Listed records Block Start

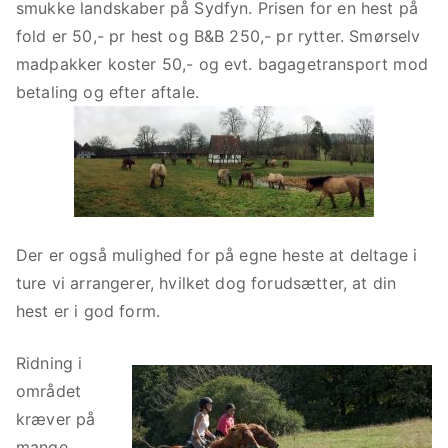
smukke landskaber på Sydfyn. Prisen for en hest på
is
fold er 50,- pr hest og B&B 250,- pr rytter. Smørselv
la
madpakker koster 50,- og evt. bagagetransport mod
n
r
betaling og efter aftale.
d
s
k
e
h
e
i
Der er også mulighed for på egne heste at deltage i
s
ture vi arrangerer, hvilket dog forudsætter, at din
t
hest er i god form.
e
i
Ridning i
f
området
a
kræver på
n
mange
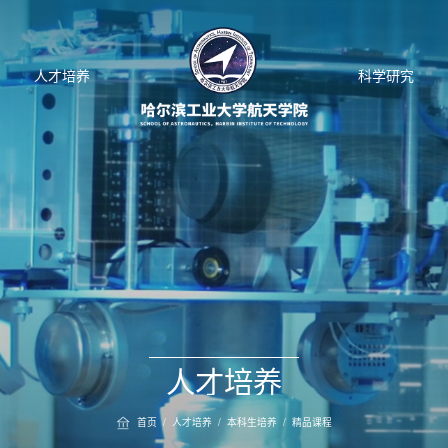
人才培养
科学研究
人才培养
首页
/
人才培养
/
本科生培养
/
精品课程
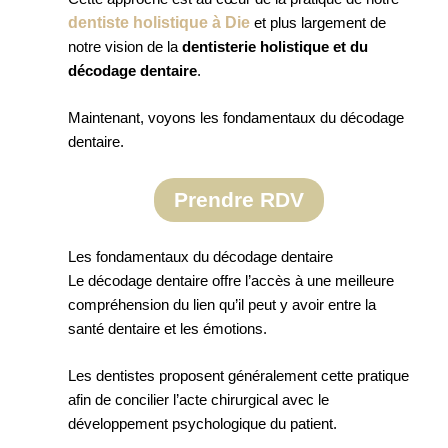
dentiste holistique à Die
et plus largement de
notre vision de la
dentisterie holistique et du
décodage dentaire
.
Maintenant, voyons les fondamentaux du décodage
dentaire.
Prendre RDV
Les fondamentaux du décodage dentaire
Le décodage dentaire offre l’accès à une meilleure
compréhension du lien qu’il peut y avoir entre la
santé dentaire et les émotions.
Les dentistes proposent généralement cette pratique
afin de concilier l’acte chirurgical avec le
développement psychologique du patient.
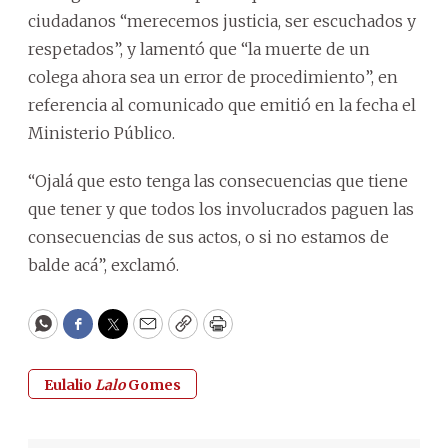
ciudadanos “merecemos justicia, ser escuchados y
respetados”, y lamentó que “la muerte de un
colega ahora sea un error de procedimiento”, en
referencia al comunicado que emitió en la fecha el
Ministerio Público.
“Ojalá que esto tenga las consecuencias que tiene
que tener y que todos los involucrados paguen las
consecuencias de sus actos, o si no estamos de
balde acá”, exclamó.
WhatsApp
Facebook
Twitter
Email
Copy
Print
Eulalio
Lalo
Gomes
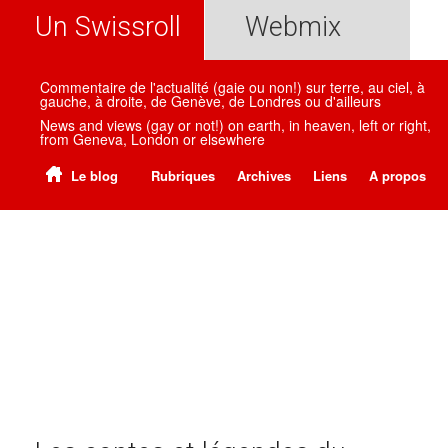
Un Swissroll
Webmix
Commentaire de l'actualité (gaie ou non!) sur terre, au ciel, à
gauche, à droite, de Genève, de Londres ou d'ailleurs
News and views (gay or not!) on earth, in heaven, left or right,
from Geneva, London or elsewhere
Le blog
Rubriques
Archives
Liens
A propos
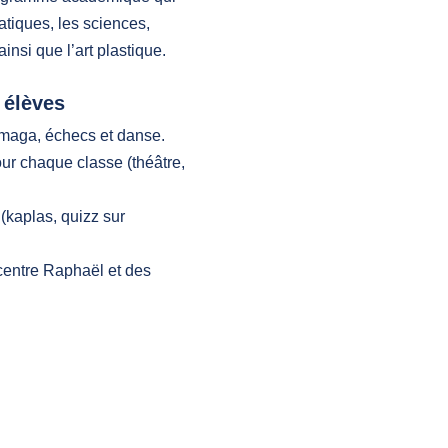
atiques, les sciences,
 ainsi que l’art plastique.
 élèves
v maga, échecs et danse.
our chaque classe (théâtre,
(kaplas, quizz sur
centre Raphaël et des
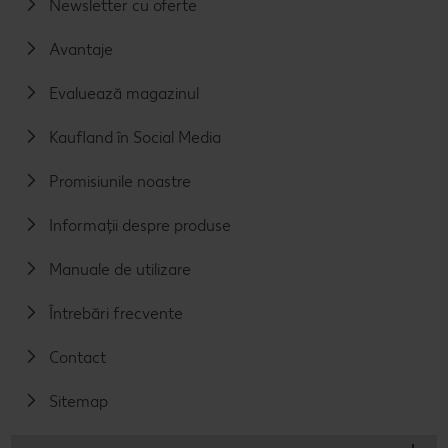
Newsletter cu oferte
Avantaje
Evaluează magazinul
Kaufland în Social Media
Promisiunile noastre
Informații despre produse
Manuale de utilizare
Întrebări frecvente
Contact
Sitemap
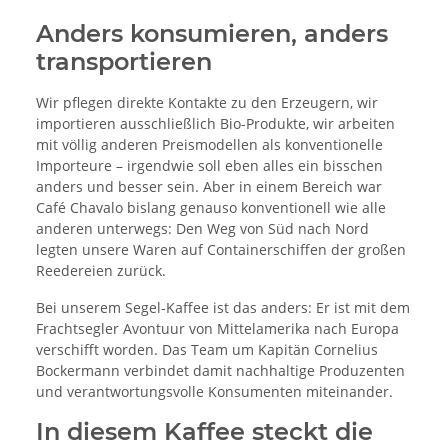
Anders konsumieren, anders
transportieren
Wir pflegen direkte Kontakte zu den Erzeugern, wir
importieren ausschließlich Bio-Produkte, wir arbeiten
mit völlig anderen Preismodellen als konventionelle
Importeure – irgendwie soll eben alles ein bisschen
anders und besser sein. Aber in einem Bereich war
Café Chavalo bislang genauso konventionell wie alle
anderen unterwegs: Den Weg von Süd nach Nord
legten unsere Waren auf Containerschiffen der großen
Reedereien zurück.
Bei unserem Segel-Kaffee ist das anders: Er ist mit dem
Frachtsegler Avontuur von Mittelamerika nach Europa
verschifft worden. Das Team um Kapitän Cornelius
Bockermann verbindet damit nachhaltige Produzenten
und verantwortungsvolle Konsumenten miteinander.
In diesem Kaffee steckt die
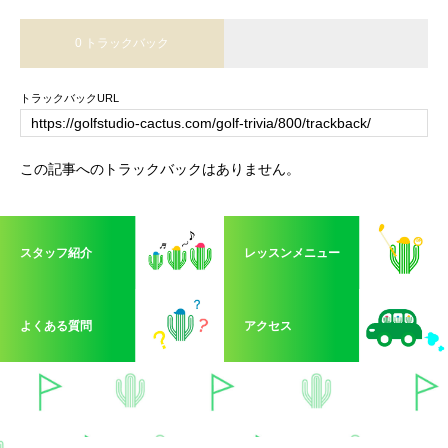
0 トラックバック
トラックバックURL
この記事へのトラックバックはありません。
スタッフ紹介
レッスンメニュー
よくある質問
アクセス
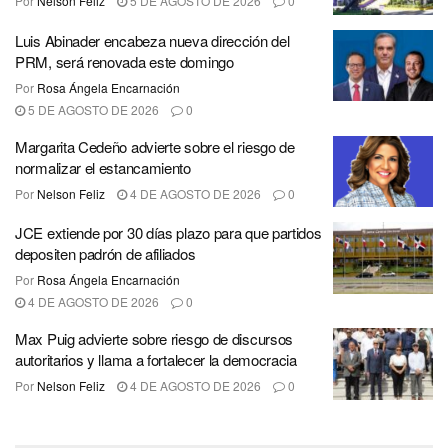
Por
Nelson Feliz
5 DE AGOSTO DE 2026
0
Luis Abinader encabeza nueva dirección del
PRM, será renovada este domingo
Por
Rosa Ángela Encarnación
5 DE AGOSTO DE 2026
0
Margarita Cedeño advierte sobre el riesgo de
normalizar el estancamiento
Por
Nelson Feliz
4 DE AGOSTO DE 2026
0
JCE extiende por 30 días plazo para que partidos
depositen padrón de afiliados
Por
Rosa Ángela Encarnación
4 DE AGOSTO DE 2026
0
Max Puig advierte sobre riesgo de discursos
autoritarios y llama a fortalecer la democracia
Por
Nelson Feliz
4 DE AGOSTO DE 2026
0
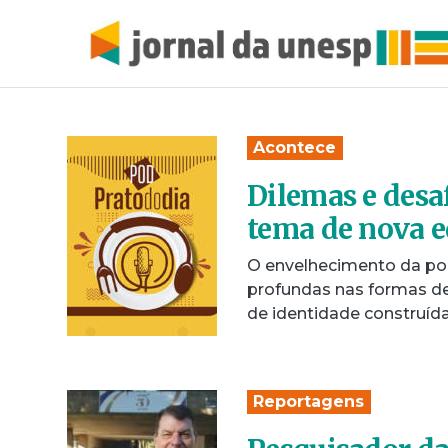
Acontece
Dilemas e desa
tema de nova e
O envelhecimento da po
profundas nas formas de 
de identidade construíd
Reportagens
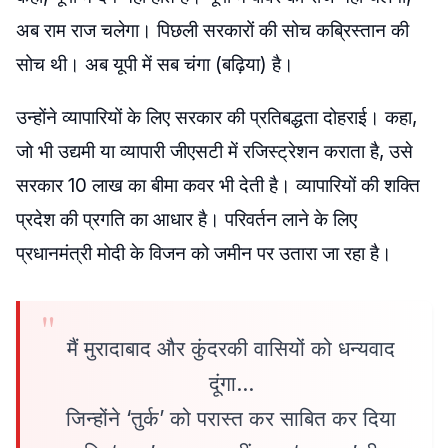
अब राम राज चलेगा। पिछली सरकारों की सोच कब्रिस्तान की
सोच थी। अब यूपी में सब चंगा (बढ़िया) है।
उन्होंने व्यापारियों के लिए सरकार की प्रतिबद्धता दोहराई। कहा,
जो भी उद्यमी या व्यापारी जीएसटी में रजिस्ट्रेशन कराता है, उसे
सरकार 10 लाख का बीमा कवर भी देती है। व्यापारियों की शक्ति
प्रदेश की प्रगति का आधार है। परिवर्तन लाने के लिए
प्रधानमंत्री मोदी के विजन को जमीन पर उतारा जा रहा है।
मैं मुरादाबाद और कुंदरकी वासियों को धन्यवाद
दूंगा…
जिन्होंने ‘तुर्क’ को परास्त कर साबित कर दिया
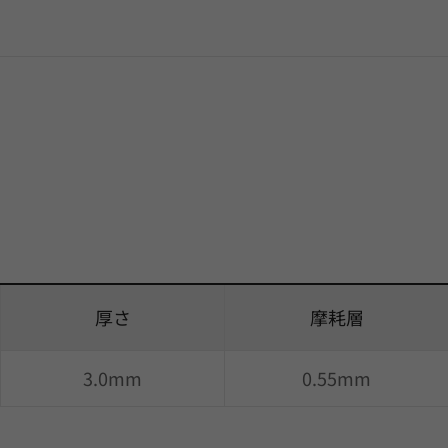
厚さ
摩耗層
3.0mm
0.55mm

Listed records Block End

■ Work request:
Wherever the word "consecuencias" turns up in the records, copy out the line it is on.

■ Response:
“Ojalá que esto tenga las consecuencias que tiene
consecuencias de sus actos, o si no estamos de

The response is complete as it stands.